Let’s keep on skipping down the lane and see where we go. What if the company gets its investigation wrong and wrongfully identifies an employee? At least in a few states, a wronged employee can sue for defamation. Yet not in Texas and a recent Texas civil case demonstrates why companies and internal investigators need to be aware of local laws, regulations and requirements.

The Texas Supreme Court in Shell Oil Co. v. Writt, held that an internal investigation report Shell provided to the U.S. Department of Justice about potential FCPA violations is “absolutely privileged” in a defamation proceeding and cannot be used to form the basis of a defamation claim.

Writt had alleged that Shell defamed his character when the company “voluntarily” reported to the DOJ on the findings of an internal investigation the company conducted into its relationship with Panalpina — an investigation that culminated in the company’s 2010 FCPA settlement with U.S. enforcement authorities. Writt claimed that Shell’s internal investigation report falsely implicated him in the payment of bribes and accused him of providing inconsistent statements during multiple interviews conducted in the course of the investigation.

The trial court initially granted summary judgment in favor of Shell, dismissing Writt’s suit on the basis that Shell enjoyed an “absolute privilege” to make statements to the DOJ regarding its internal investigation. The Texas Court of Appeals overturned this decision, refusing to characterize a “voluntary” pre-prosecution internal FCPA investigation as a judicial proceeding. Instead, the Court of Appeals held that Shell was only entitled to qualified privilege, under which a speaker can still be liable for defamation if the speaker “knows the matter to be false or does not act for the purpose of protecting the interest for which the privilege exists.”

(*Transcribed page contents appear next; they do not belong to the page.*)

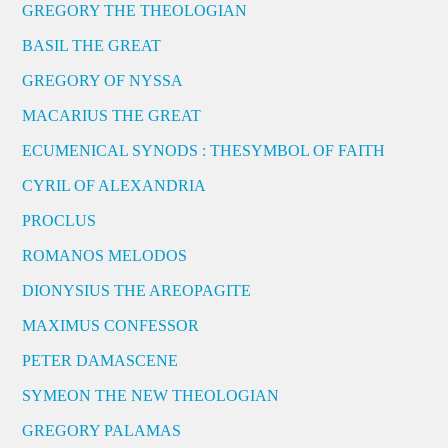
GREGORY THE THEOLOGIAN
BASIL THE GREAT
GREGORY OF NYSSA
MACARIUS THE GREAT
ECUMENICAL SYNODS : THESYMBOL OF FAITH
CYRIL OF ALEXANDRIA
PROCLUS
ROMANOS MELODOS
DIONYSIUS THE AREOPAGITE
MAXIMUS CONFESSOR
PETER DAMASCENE
SYMEON THE NEW THEOLOGIAN
GREGORY PALAMAS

The Texas Supreme Court held “at all relevant times” Shell had been the target of a DOJ FCPA investigation and asserted that this investigation, which eventually resulted in a criminal settlement with Shell, satisfied the standard that “the possibility of a proceeding must have been a serious consideration at the time the communication was made.”

The Supreme Court also highlighted “the DOJ’s leverage over Shell vis-à-vis the FCPA and its somewhat draconian penalties…,” which “compelled [Shell] to undertake its internal investigation and report its findings to the DOJ.” The court specifically pointed to the dramatic increase of FCPA enforcement actions before mid-2007 when the DOJ notified Shell of its investigation, noting that “businesses that chose not to cooperate were subject to substantially greater punishments….”

At a time when the DOJ and SEC have become increasingly vocal in calling for companies under investigation to secure and provide evidence of individual culpability, a decision that did not provide Shell with absolute privilege could have had a far-reaching impact on how companies conduct internal investigations and cooperate with enforcement authorities.

As it stands, the Texas Supreme Court’s decision in Shell Oil Co. v. Writt may incentivize cooperation by companies in the early stages of the enforcement process by providing certainty to potential corporate defendants, particularly those located in Texas, that good faith efforts to disclose the results of internal investigations and expose individual culpability will not leave them open to defamation claims.

Three Key Takeaways

  1. Make sure you provide an Upjohn warning.
  2. If an employee demands counsel to represent them during an internal investigation, who bears the cost?
  3. Always check state law requirements around internal investigations.